The former Spokane Police Guild president accused of sharing confidential information about a rape investigation involving a fellow officer will be suspended for four weeks without pay following an internal investigation.
In addition to the suspension, Sgt. John Gately will be removed from the Peer Assistance Team, a group tasked with supporting fellow officers.
The internal investigation was completed Feb. 10, about nine months after Gately’s trial on a charge of obstructing justice, and obtained by The Spokesman-Review after a public records request.
Chief Craig Meidl suspended Gately against the recommendation of a department panel that concluded Gately did not violate department policy.
“Your involvement in this incident has brought great embarrassment and discredit to the Spokane Police Department. This is not the type of behavior that I will tolerate from any of our employees,” Meidl wrote.
He said he made the decision not to fire Gately because of his 30 years of experience and the culpability of police department command staff who involved Gately in the rape investigation.
Gately may appeal the claim, though it’s not yet clear if he’s done so. Gately’s attorney, David Allen, said he wasn’t involved with the internal investigation but had reached out to Gately for comment.

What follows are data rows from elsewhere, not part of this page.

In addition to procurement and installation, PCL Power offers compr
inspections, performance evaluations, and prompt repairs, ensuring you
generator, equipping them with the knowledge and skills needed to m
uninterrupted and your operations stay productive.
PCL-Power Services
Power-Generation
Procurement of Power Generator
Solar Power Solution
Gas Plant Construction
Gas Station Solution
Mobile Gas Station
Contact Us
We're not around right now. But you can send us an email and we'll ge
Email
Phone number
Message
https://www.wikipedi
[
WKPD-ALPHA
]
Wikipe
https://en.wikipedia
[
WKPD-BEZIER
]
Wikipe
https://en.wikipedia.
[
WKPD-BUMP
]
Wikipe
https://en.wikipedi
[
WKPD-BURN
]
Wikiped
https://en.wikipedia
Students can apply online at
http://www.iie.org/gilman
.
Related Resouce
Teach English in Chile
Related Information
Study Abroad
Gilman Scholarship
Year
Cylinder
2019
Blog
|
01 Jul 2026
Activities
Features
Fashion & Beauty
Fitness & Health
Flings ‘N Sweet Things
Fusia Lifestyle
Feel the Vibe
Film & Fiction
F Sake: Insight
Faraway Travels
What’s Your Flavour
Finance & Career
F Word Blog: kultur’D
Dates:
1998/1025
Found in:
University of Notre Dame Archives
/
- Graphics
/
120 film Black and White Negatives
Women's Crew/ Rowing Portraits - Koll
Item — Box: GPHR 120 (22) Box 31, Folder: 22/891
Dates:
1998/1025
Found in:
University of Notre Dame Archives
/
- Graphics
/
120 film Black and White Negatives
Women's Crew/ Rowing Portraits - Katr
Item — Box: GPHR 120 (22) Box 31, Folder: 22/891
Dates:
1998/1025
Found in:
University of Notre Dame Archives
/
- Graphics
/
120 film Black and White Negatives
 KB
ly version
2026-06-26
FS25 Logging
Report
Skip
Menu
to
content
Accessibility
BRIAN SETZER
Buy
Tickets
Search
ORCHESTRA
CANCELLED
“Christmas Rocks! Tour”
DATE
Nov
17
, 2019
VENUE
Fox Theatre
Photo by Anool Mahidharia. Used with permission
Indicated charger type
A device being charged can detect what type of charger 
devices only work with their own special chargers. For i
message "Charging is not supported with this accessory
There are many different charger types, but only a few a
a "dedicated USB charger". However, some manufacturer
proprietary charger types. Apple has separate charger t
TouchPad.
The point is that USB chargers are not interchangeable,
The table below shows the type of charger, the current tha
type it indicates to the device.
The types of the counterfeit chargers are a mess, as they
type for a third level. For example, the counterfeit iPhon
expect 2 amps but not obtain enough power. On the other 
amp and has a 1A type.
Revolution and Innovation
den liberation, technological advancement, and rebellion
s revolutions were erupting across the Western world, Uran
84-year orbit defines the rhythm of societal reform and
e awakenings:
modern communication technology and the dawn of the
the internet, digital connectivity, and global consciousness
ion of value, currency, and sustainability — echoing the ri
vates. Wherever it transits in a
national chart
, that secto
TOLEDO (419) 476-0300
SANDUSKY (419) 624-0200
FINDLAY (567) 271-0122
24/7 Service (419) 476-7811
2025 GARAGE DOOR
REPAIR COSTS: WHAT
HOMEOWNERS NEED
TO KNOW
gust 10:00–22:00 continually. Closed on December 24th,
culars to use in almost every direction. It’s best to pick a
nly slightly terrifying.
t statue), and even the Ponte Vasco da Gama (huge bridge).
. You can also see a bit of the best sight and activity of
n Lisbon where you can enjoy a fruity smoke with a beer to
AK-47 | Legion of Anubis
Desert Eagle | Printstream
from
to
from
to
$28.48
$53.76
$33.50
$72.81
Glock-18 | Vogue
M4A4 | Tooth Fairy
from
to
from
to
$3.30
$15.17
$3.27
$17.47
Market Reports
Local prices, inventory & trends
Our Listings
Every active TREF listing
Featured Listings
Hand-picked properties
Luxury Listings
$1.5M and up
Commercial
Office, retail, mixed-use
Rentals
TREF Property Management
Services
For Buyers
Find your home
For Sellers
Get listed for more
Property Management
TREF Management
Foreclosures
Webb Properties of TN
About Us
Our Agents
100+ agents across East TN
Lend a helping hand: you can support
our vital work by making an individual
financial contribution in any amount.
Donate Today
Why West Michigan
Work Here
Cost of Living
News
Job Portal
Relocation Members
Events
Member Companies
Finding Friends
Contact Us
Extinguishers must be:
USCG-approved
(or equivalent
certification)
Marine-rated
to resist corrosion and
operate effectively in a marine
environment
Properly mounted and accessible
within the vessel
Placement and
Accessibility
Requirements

Prosecutors took Gately to trial last spring, alleging he tipped off an officer accused of raping another officer at a party about a pending search warrants. The jury deadlocked, with a majority in favor of acquittal, and Prosecutor Larry Haskell declined to re-try the case.
The case concerned two phone calls Gately made to Sgt. Gordon Ennis after a trainee officer accused Ennis of raping her at a department party. The calls occurred before Ennis was arrested or charged.
The assistant police chief at the time, Selby Smith, testified at trial he notified Gately about the incident so Gately could provide assistance to the victim in his role as a member of the peer team. Gately was the president of the Spokane Police Guild at the time, and Smith called Gately on a non-department cellphone which he mostly used for Guild business.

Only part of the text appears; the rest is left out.